25.M. ROUJANAVONG (Thaïlande) explique que les remises de peine sont décidées soit par le juge, compte tenu de la gravité du délit, soit à la suite de la promulgation par le Parlement d’une nouvelle loi, notamment à l’occasion de l’anniversaire du Roi ou de la Reine.
26.Il convient de préciser que, depuis la promulgation d’une nouvelle loi en 2003, les enfants toxicomanes ne sont plus considérés comme des délinquants mais comme des patients, ce qui explique la chute des statistiques concernant le nombre d’enfants incarcérés.
27.M. FILALI souhaiterait savoir si les certificats de formation professionnelle éventuellement obtenus par des mineurs en conflit avec la loi sont reconnus sur le marché du travail et s’il y est fait mention de leur condition d’anciens détenus.
28.M. ROUJANAVONG (Thaïlande) dit que les autorités ont à cœur de ne pas stigmatiser les jeunes délinquants et de leur offrir le meilleur avenir possible. Aussi le Ministère de l’éducation et le Ministère du travail et des affaires sociales travaillent-ils de concert à l’élaboration de normes communes. En tout état de cause, les formations dispensées dans les établissements de redressement et les certificats délivrés sont les mêmes que ceux que reçoivent les autres enfants.
29.M. PARFITT souhaiterait savoir si les institutions de placement, quelles qu’elles soient, sont soumises à des contrôles réguliers de la part de quelconques instances et connaître, le cas échéant, le degré d’indépendance de ces dernières.
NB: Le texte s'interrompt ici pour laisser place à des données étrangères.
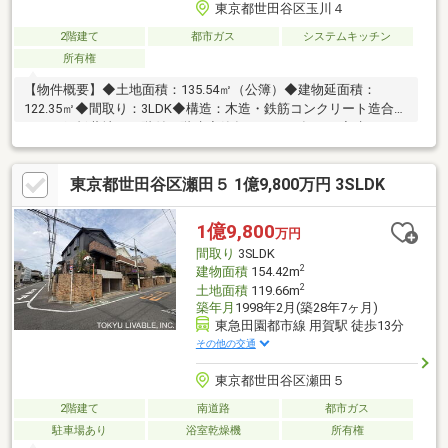
東京都世田谷区玉川４
2階建て
都市ガス
システムキッチン
所有権
【物件概要】◆土地面積：135.54㎡（公簿）◆建物延面積：
122.35㎡◆間取り：3LDK◆構造：木造・鉄筋コンクリート造合金
メッキ鋼板葺地下１階付２階建◆築年月：2003年６月◆建ぺい
率：50％◆容積率：100％◆権利：所有権◆現況：居住中◆引
渡：相談【アクセス】◆東急田園都市線・大井町線「二子玉川」
東京都世田谷区瀬田５ 1億9,800万円 3SLDK
駅西口まで徒歩13分◆東急田園都市線「用賀」駅南口まで徒歩19
分
1億9,800
万円
間取り
3SLDK
2
建物面積
154.42m
2
土地面積
119.66m
築年月
1998年2月(築28年7ヶ月)
東急田園都市線 用賀駅 徒歩13分
その他の交通
東京都世田谷区瀬田５
2階建て
南道路
都市ガス
駐車場あり
浴室乾燥機
所有権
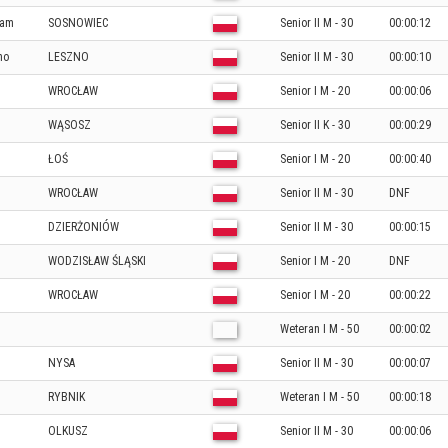
eam
SOSNOWIEC
Senior II M - 30
00:00:12
no
LESZNO
Senior II M - 30
00:00:10
WROCŁAW
Senior I M - 20
00:00:06
WĄSOSZ
Senior II K - 30
00:00:29
ŁOŚ
Senior I M - 20
00:00:40
WROCŁAW
Senior II M - 30
DNF
DZIERŻONIÓW
Senior II M - 30
00:00:15
WODZISŁAW ŚLĄSKI
Senior I M - 20
DNF
WROCŁAW
Senior I M - 20
00:00:22
Weteran I M - 50
00:00:02
NYSA
Senior II M - 30
00:00:07
RYBNIK
Weteran I M - 50
00:00:18
OLKUSZ
Senior II M - 30
00:00:06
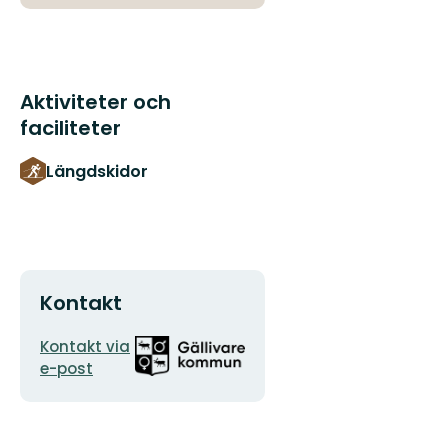
Aktiviteter och
faciliteter
Längdskidor
Kontakt
E-
Organisationens
Kontakt via
postadress
logotyp
e-post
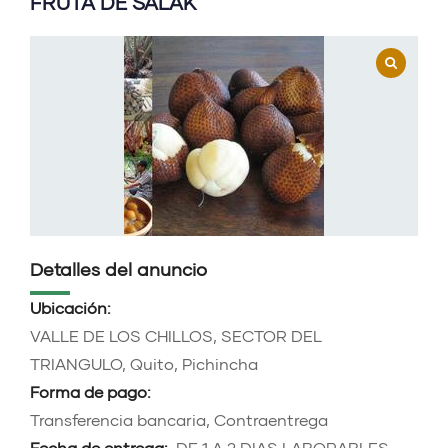
FRUTA DE SALAK
Detalles del anuncio
Ubicación:
VALLE DE LOS CHILLOS, SECTOR DEL
TRIANGULO, Quito, Pichincha
Forma de pago:
Transferencia bancaria, Contraentrega
Fecha de entrega:
DE 1 A 2 DIAS LABORABLES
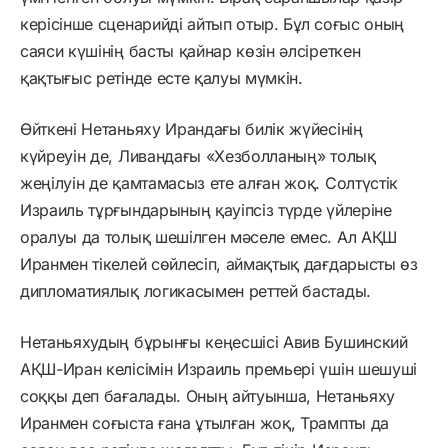
керісінше сценарийді айтып отыр. Бұл соғыс оның
саяси күшінің басты қайнар көзін әлсіреткен
қақтығыс ретінде есте қалуы мүмкін.
Өйткені Нетаньяху Ирандағы билік жүйесінің
күйреуін де, Ливандағы «Хезболланың» толық
жеңілуін де қамтамасыз ете алған жоқ. Солтүстік
Израиль тұрғындарының қауіпсіз түрде үйлеріне
оралуы да толық шешілген мәселе емес. Ал АҚШ
Иранмен тікелей сөйлесіп, аймақтық дағдарысты өз
дипломатиялық логикасымен реттей бастады.
Нетаньяхудың бұрынғы кеңесшісі Авив Бушинский
АҚШ-Иран келісімін Израиль премьері үшін шешуші
соққы деп бағалады. Оның айтуынша, Нетаньяху
Иранмен соғыста ғана ұтылған жоқ, Трампты да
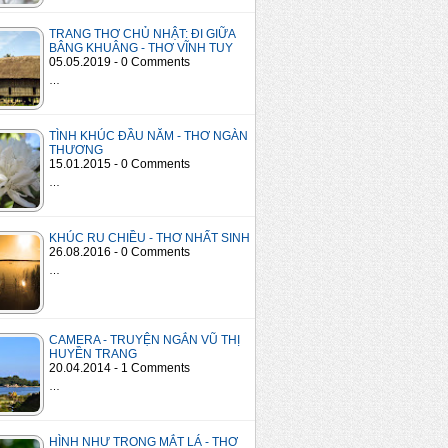
TRANG THƠ CHỦ NHẬT: ĐI GIỮA
BÂNG KHUÂNG - THƠ VĨNH TUY
05.05.2019 - 0 Comments
…
TÌNH KHÚC ĐẦU NĂM - THƠ NGÀN
THƯƠNG
15.01.2015 - 0 Comments
…
KHÚC RU CHIỀU - THƠ NHẤT SINH
26.08.2016 - 0 Comments
…
CAMERA - TRUYỆN NGẮN VŨ THỊ
HUYỀN TRANG
20.04.2014 - 1 Comments
…
HÌNH NHƯ TRONG MẮT LÁ - THƠ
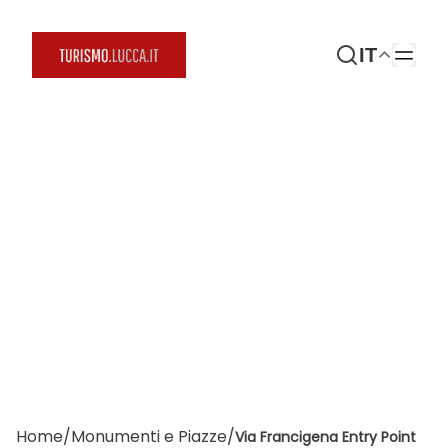
IT
Home
/
Monumenti e Piazze
/
Via Francigena Entry Point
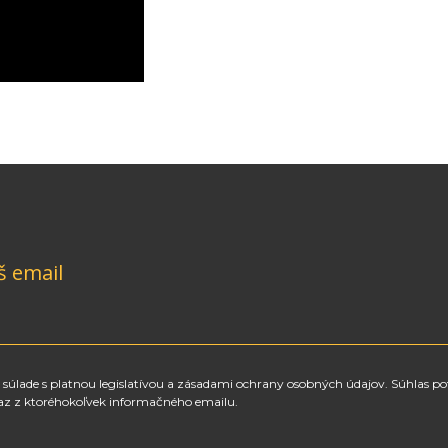
š email
súlade s platnou legislatívou a zásadami ochrany osobných údajov. Súhlas po
az z ktoréhokoľvek informačného emailu.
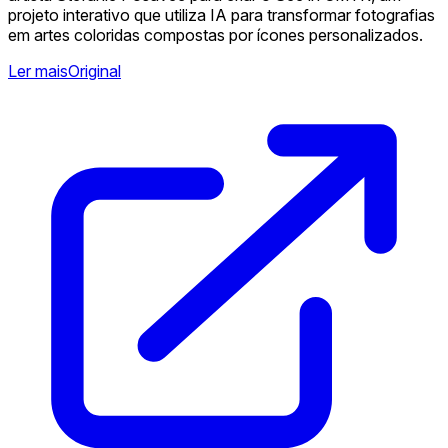
projeto interativo que utiliza IA para transformar fotografias
em artes coloridas compostas por ícones personalizados.
Ler mais
Original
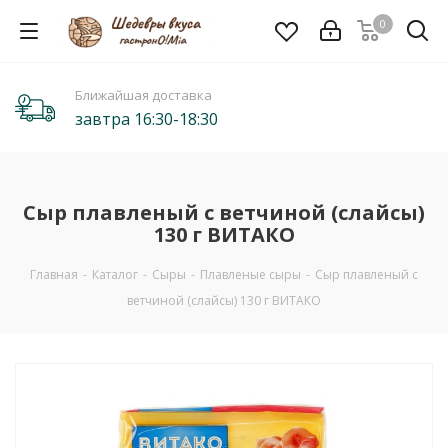
0
Ближайшая доставка
завтра 16:30-18:30
Сыр плавленый c ветчиной (слайсы)
130 г ВИТАКО
Главная
-
Каталог
-
Сыры
-
Плавленые сыры
-
Сыр плавленый c
ветчиной (слайсы) 130 г ВИТАКО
30.M. ROUJANAVONG (Thaïlande) dit que de nombreuses instances contrôlent l’application des règles relatives au traitement des enfants privés de liberté, selon leurs attributions. Ainsi, le Ministère de la santé surveille la qualité de l’alimentation, tandis que le Ministère de l’éducation et le Ministère du travail supervisent les formations offertes. Aucune commission indépendante spécifique n’a donc été mise en place à cet effet.
31.Le Gouvernement et le Ministère de la justice ont pris des mesures pour régler le problème de la surpopulation carcérale. Les jeunes en conflit avec la loi ayant quasiment purgé leur peine ont été libérés par anticipation, des alternatives au placement − comme des centres de réadaptation − sont dorénavant offertes, et des programmes de concertation entre victimes, parents, travailleurs sociaux et psychologues ont été mis en place pour réduire le nombre de procès. En deux ans et demi, 9 000 affaires ont ainsi été réglées autrement que par voie judiciaire.
32.L’enfant a le droit d’être entendu et de bénéficier d’une assistance juridique dès son arrestation. La loi de 1991 portant création des tribunaux et procédures pour les mineurs et les affaires familiales a établi des procédures judiciaires spécifiques pour les enfants, conformément aux dispositions de la Convention. Les entretiens avec la police se déroulent en présence d’un travailleur social et d’un psychologue et sont filmés. Les enfants ont le droit de s’exprimer, avec l’aide de leur conseil juridique, à tous les stades de la procédure.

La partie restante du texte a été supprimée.